In countries where sunitinib or everolimus are marketed, patients with GEP NET and lung NET will be progressive under this prior anti-tumor treatment for the respective indication. Patients not suitable for everolimus/sunitinib therapy according to a tumor board decision (or comparable local practice) may also be enrolled into the study. Patients having everolimus/sunitinib therapy should have a wash-out phase of ≥ 4 weeks before the first treatment.
Measurable disease based on RECIST v1.1.
Confirmed presence of somatostatin receptors on technically evaluable tumor lesions documented by a positive Somatostatin Receptor Scan performed within 6 months prior to enrolment in the study.
Calculated GFR ≥ 55 mL/min.
Blood test results as follows:
- Leukocytes: ≥ 4*10^9/L
- Erythrocytes: ≥ 3.5*12^9/L
- Platelets: ≥ 100*10^9/L
- Albumin: > 30 g/L
- ALT, AST, AP: ≤ 5 times ULN (upper limit of normal)
- Bilirubin: ≤ 2 times ULN (2x 1.1 mg/dL)

Exclusion criteria

Known hypersensitivity to 177Lu, to DOTA, to JR11 or to any of the excipients of 177Lu-OPS201.
Any previous peptide receptor radionuclide therapy (PRRT).
Diagnosis of thymic NET.
Presence of active infection at screening or history of serious infection within the previous 6 weeks.
Administration of any other investigational medicinal product within 60 days prior to entry.
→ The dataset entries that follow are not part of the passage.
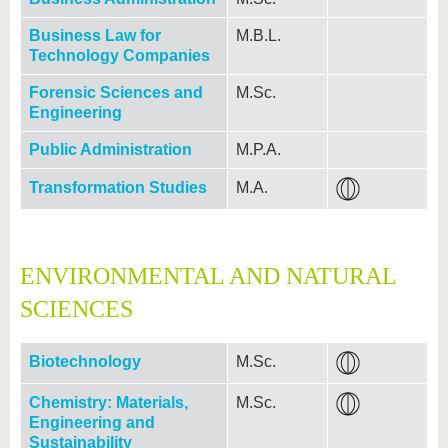
Business Law for
M.B.L.
Technology Companies
Forensic Sciences and
M.Sc.
Engineering
Public Administration
M.P.A.
Transformation Studies
M.A.
ENVIRONMENTAL AND NATURAL
SCIENCES
Biotechnology
M.Sc.
Chemistry: Materials,
M.Sc.
Engineering and
Sustainability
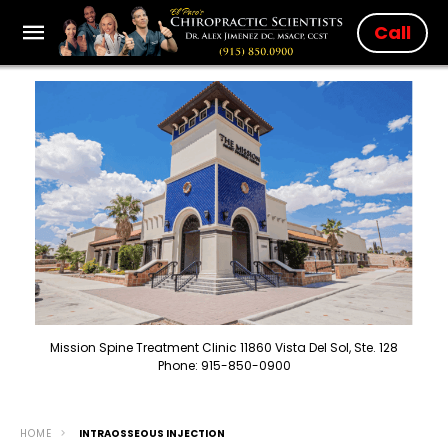
Call
Mission Spine Treatment Clinic 11860 Vista Del Sol, Ste. 128
Phone: 915-850-0900
HOME
INTRAOSSEOUS INJECTION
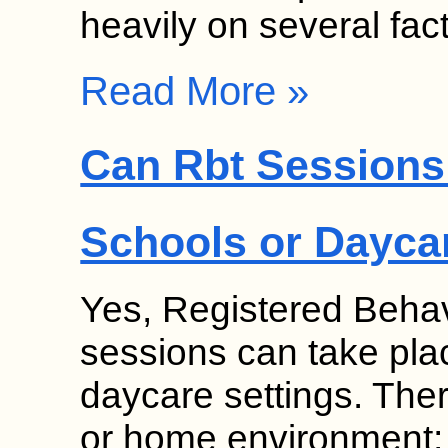
heavily on several fa
Read More »
Can Rbt Sessions 
Schools or Dayca
Yes, Registered Behav
sessions can take pla
daycare settings. Thera
or home environment;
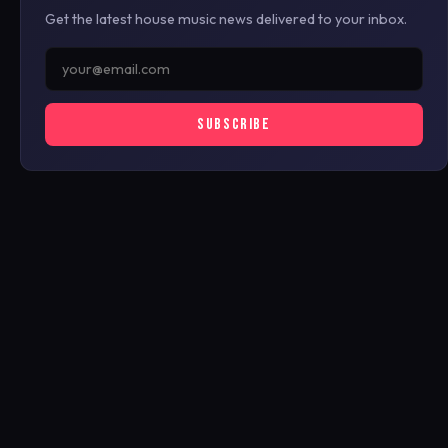
Get the latest house music news delivered to your inbox.
SUBSCRIBE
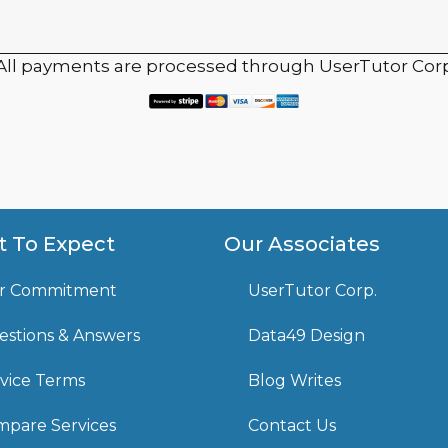
 All payments are processed through UserTutor Corp
 To Expect
Our Associates
r Commitment
UserTutor Corp.
stions & Answers
Data49 Design
vice Terms
Blog Writes
pare Services
Contact Us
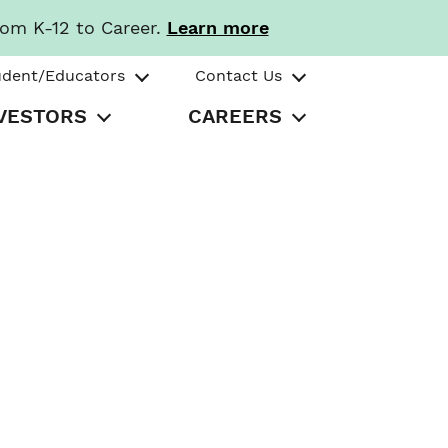
rom K-12 to Career.
Learn more
udent/Educators
Contact Us
VESTORS
CAREERS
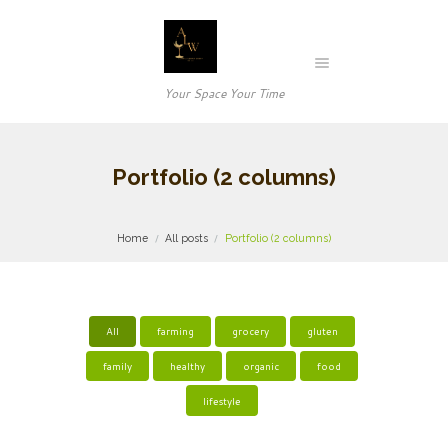
Your Space Your Time
Portfolio (2 columns)
Home
All posts
Portfolio (2 columns)
All
farming
grocery
gluten
family
healthy
organic
food
lifestyle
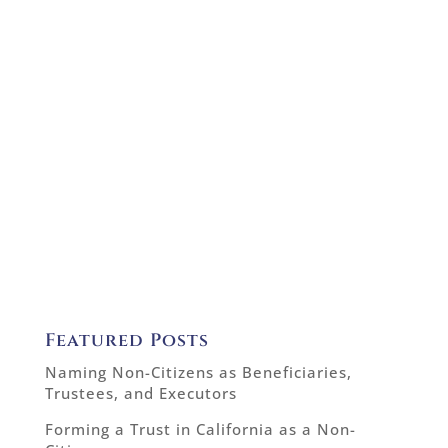
Featured Posts
Naming Non-Citizens as Beneficiaries,
Trustees, and Executors
Forming a Trust in California as a Non-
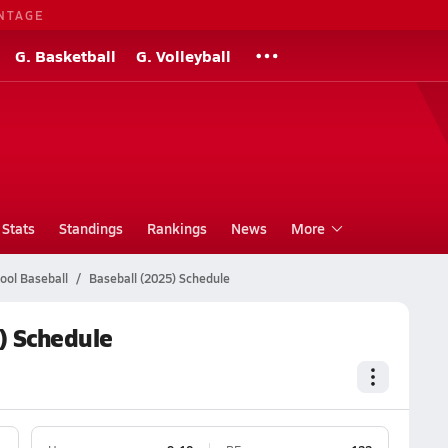
NTAGE
G. Basketball
G. Volleyball
Stats
Standings
Rankings
News
More
ool Baseball
Baseball (2025) Schedule
) Schedule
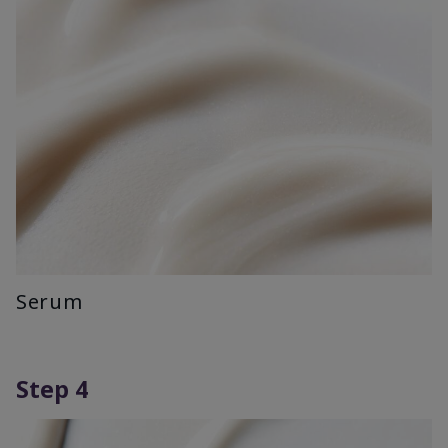
Serum
Step 4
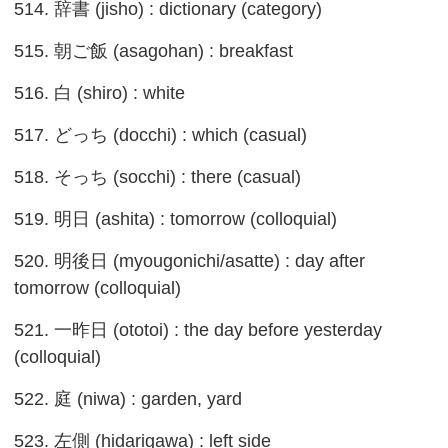
514. 辞書 (jisho) : dictionary (category)
515. 朝ご飯 (asagohan) : breakfast
516. 白 (shiro) : white
517. どっち (docchi) : which (casual)
518. そっち (socchi) : there (casual)
519. 明日 (ashita) : tomorrow (colloquial)
520. 明後日 (myougonichi/asatte) : day after
tomorrow (colloquial)
521. 一昨日 (ototoi) : the day before yesterday
(colloquial)
522. 庭 (niwa) : garden, yard
523. 左側 (hidarigawa) : left side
Prior or planned administration of a therapeutic radiopharmaceutical within 8 half-lives of the radionuclide including any time during the current study.
Any extensive radiotherapy ≤ 3 months before enrolment.
Chemotherapy ≤ 3 months before enrolment.
Nephrectomy, renal transplant or concomitant nephrotoxic therapy putting the subject at high risk of renal toxicity during the study as assessed by the investigator.
Pregnant or breast-feeding women: A pregnancy test will be performed at the start of the study for all female patients of childbearing potential (i.e. not surgically sterile or up to 2 years postmenopausal).
Any uncontrolled significant medical, psychiatric or surgical condition (active infection, unstable angina pectoris, cardiac arrhythmia, poorly controlled hypertension, poorly controlled diabetes mellitus [HbA1c ≥9%], uncontrolled congestive heart disease, etc.) or laboratory findings that, in the opinion of the investigator, might jeopardize the patient's safety or that would limit compliance with the objectives and assessments of the study. Note: the patient should be able to tolerate high volume load.
Current history of any malignancy other than NET within 5 years of enrolment except for fully -resected non-melanoma skin cancer or cervical cancer in situ. Current history of malignancy; patients with a secondary tumor in remission of > 5 years can be included
Any mental condition rendering the patient unable to understand the nature, scope and possible consequences of the study, and/or evidence of an uncooperative attitude.